Ideally, we would need a similar set-up with multiple GCC versions on a ARM64 machine.

torognes commented 10 months ago

I understand why the warning appears when compiling the code in sha1.c, but I think the problem will never arise due to the program logic. The code checks the length of the input and never reads more than the allowed number of bytes.

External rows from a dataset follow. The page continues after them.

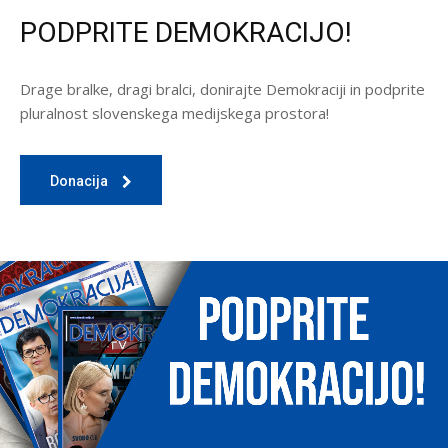
PODPRITE DEMOKRACIJO!
Drage bralke, dragi bralci, donirajte Demokraciji in podprite
pluralnost slovenskega medijskega prostora!
Donacija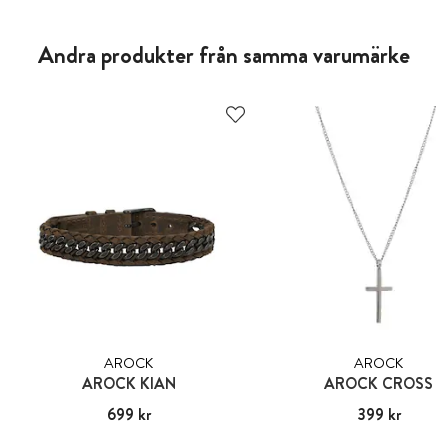
Andra produkter från samma varumärke
AROCK
AROCK
AROCK KIAN
AROCK CROSS
Pris
699 kr
:
699 kr
Pris
399 kr
:
399 kr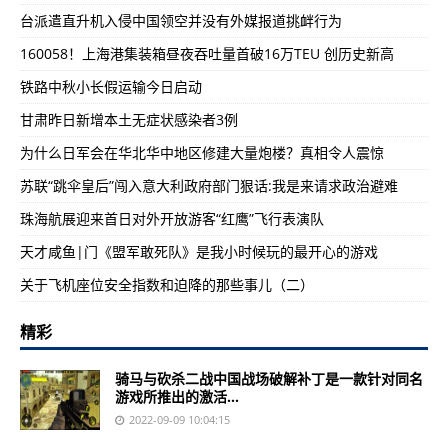
台派遣直升机入侵中国领空并没有外媒报道挑衅行为
160058！上海港集装箱昼夜吞吐量首破16万TEU 创历史新高
铁路中秋小长假运输今日启动
甘肃昨日新增本土无症状感染者3例
为什么日军会在华北华中地区修建大量炮楼？真相令人震惊
苏联“跳伞皇后”闯入意大利政府部门狠话:我是来请求政治避难
珠海航展迎来首日对外开放游客“红鹰”飞行表演队
天才咸鱼|门《盟军敢死队》是我小时候玩的最开心的游戏
关于飞机座位安全指数和迫降的那些事儿（二）
精彩
骑马与砍杀二战中国战场破解补丁是一款针对同名
游戏所推出的激活...
2022-09-09 10:04:15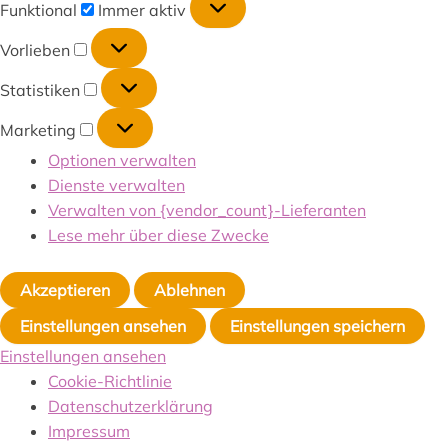
Funktional
Immer aktiv
Vorlieben
Statistiken
Marketing
Optionen verwalten
Dienste verwalten
Verwalten von {vendor_count}-Lieferanten
Lese mehr über diese Zwecke
Akzeptieren
Ablehnen
Einstellungen ansehen
Einstellungen speichern
Einstellungen ansehen
Cookie-Richtlinie
Datenschutzerklärung
Impressum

I am reluctant to change the code, but we could turn off the warning just for the affected lines (line 245 and onwards) in sha1.c like this:

#pragma GCC diagnostic push
#pragma GCC diagnostic ignored "-Wstringop-overread"
    SHA1_Update(context, (uint8_t *)"\200", 1);
    while ((context->count[0] & 504) != 448) {
        SHA1_Update(context, (uint8_t *)"\0", 1);
    }
#pragma GCC diagnostic pop

This may however cause a warning with old compilers that do not understand this PRAGMA or does not support the -Wstringop-overread option.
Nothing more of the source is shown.